On the Supercomputer Technology Crisis
scoobrs writes "Experts claim America has been eating our 'supercomputer feed corn' by developing clusters rather than new supercomputer processors and interconnects. Forbes says America is playing catch-up and that the new federal budget items are too little too late. Cray is laying people off due to decreased federal spending and claims lower margin products have forced them to create products based on commodity parts. Red Storm, one of their new Linux-based products, is being delayed to next year."
when you can build a top 5 supercomputer for under 6 million dollars, using off the shelf parts. Why spend the hundreds of millions of dollars?
This is an expected and predicted fallout from the recent rise in popularity of beowulf clusters. Slowly but surely managers are realizing, yes, it is possible to have a supercomputer on mass-market hardware, running a free OS.
Don't see this as bad news... it's a sign that we're winning.
+ Donald Gunth
+ Email: dgunth@quicktek.net
"Caffeine is the greatest lubricant ever created." -ESR
Of course people are going to cry that companies like Cray are falling by the wayside, but the truth is that their services simply aren't as needed as they were in years past.
If you have to ask, you'll never know.
I think that should have been "Seed Corn."
Free market sucess might lead to us actually having to pay for our own supercomputer research that we use in profit making ventures.
Random Array of Inexpensive Servers.
If the 'supercomputers' of today are increasing performance, does it really matter the design?
Maybe that is a signal that monolithic computer tasks are best handled in a hive mentality - have the Queen issue the big orders, have the warriors performing security, have the workers transporting the goodies (data), and have the requisite extra daughters and suitors to grow the hive and assure its viability (redundancy).
The fact that it is cost-effective is even better.
a mesh of nodes on a network will do just as well
In some cases.
Unfortunately, some problems are particularly unsuitable for clusters of commercial computers, and really benefit from specialized architectures such as shared memory or vector processors.
A while ago it was decided by the US government to essentially abandon such specializations, and buy COTS. It is certainly cheaper, but not necessarily effective.
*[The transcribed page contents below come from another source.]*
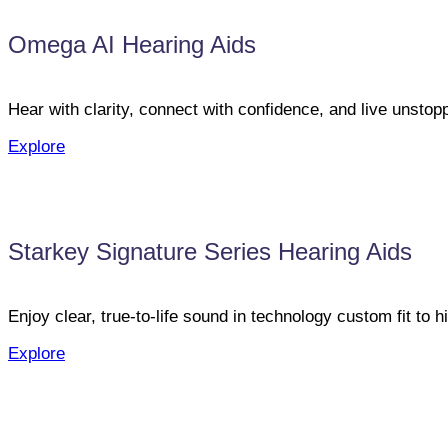
Omega AI Hearing Aids
Hear with clarity, connect with confidence, and live unst
Explore
Starkey Signature Series Hearing Aids
Enjoy clear, true-to-life sound in technology custom fit to h
Explore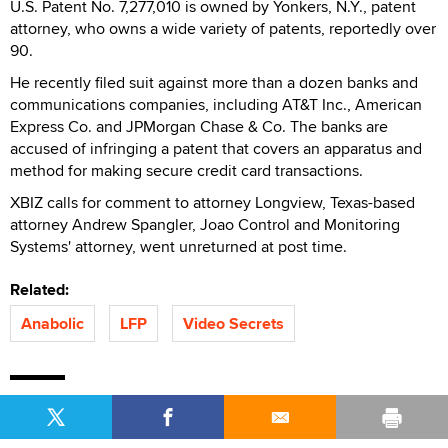
U.S. Patent No. 7,277,010 is owned by Yonkers, N.Y., patent
attorney, who owns a wide variety of patents, reportedly over
90.
He recently filed suit against more than a dozen banks and
communications companies, including AT&T Inc., American
Express Co. and JPMorgan Chase & Co. The banks are
accused of infringing a patent that covers an apparatus and
method for making secure credit card transactions.
XBIZ calls for comment to attorney Longview, Texas-based
attorney Andrew Spangler, Joao Control and Monitoring
Systems' attorney, went unreturned at post time.
Related:
Anabolic
LFP
Video Secrets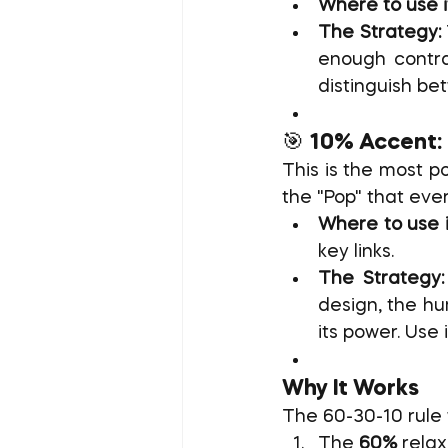
Where to use i
The Strategy:
enough contra
distinguish bet
🎯 10% Accent:
This is the most po
the "Pop" that eve
Where to use i
key links.
The Strategy:
design, the hum
its power. Use
Why It Works
The 60-30-10 rule 
The 
60%
 rela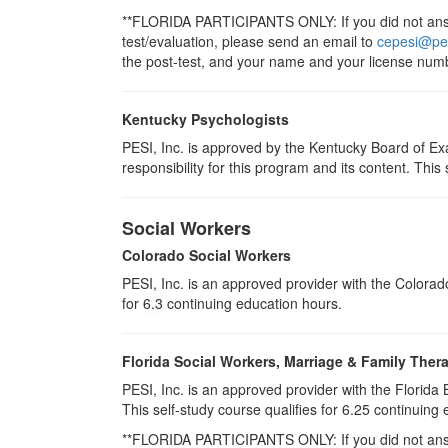
**FLORIDA PARTICIPANTS ONLY: If you did not answe
test/evaluation, please send an email to
cepesi@pe
the post-test, and your name and your license numb
Kentucky Psychologists
PESI, Inc. is approved by the Kentucky Board of Ex
responsibility for this program and its content. This s
Social Workers
Colorado Social Workers
PESI, Inc. is an approved provider with the Colora
for
6.3
continuing education hours.
Florida Social Workers, Marriage & Family Ther
PESI, Inc. is an approved provider with the Florid
This self-study course qualifies for 6.25 continuing 
**FLORIDA PARTICIPANTS ONLY: If you did not answe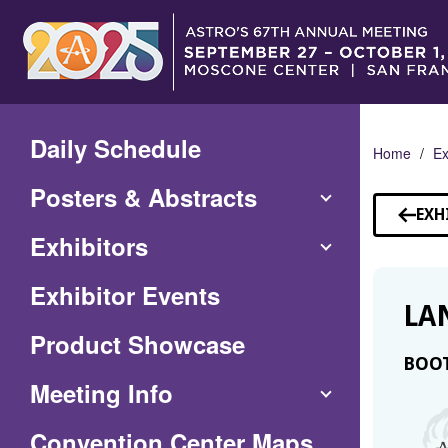
Skip
to
Main
Content
Daily Schedule
Home
Ex
Posters & Abstracts
EXH
Exhibitors
Exhibitor Events
LA
Product Showcase
BOOT
Meeting Info
(Opens
Convention Center Maps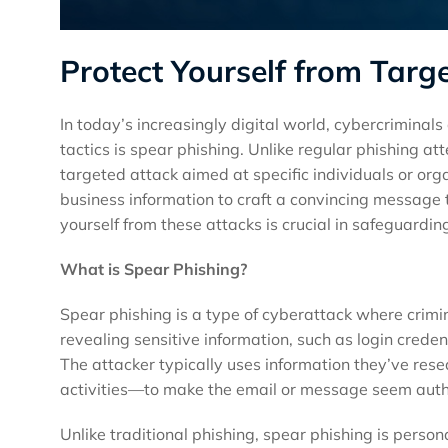
Protect Yourself from Tar
In today’s increasingly digital world, cybercriminal
tactics is spear phishing. Unlike regular phishing a
targeted attack aimed at specific individuals or org
business information to craft a convincing message t
yourself from these attacks is crucial in safeguardin
What is Spear Phishing?
Spear phishing is a type of cyberattack where crimi
revealing sensitive information, such as login creden
The attacker typically uses information they’ve rese
activities—to make the email or message seem auth
Unlike traditional phishing, spear phishing is perso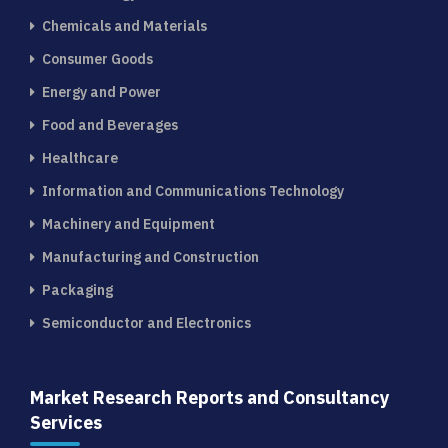
Chemicals and Materials
Consumer Goods
Energy and Power
Food and Beverages
Healthcare
Information and Communications Technology
Machinery and Equipment
Manufacturing and Construction
Packaging
Semiconductor and Electronics
Market Research Reports and Consultancy
Services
Its the fact that clusters require higher skill to program efficiently for than do single processor systems. Plus you have all of the wasted processing power used for communication between the nodes. Granted, many problems lend themselves well to distributed computing (essentially what a cluster is, but the nodes are closer and communicate faster), but there are also problems that are handled better by a smaller amount of specialized hardware. The other point is that by using off the shelf parts, we are not really innovating in this space like we should be. We are allowing the commodity computer market determine the direction of the supercomputer market.
Technology first developed on the high end slowly works it's way down into the low end. What happens when the high end is no longer there.
Not that many people really need a race care, but advances in fuels, materials, engineering in race cars eventually leads to bette passenger car. And for raw performsnce, strapping together a bunch of Festivas will not get you the same as an Indy racer.
There seems to be some historical revisionism going on regarding the demise of the "supercomputer industry". People are coming out of the woodwork now saying that lack of government support caused the great supercomputer die off.
As Eugene Brooks predicted in his paper Attack of the Killer Micros, the supercomputer dieoff was caused by the increasing performance of microprocessor based systems. Many of us now own what used to be called supercomputers (e.g., 3GHz Pentinum processors, capable of hundreds of megaFLOPs).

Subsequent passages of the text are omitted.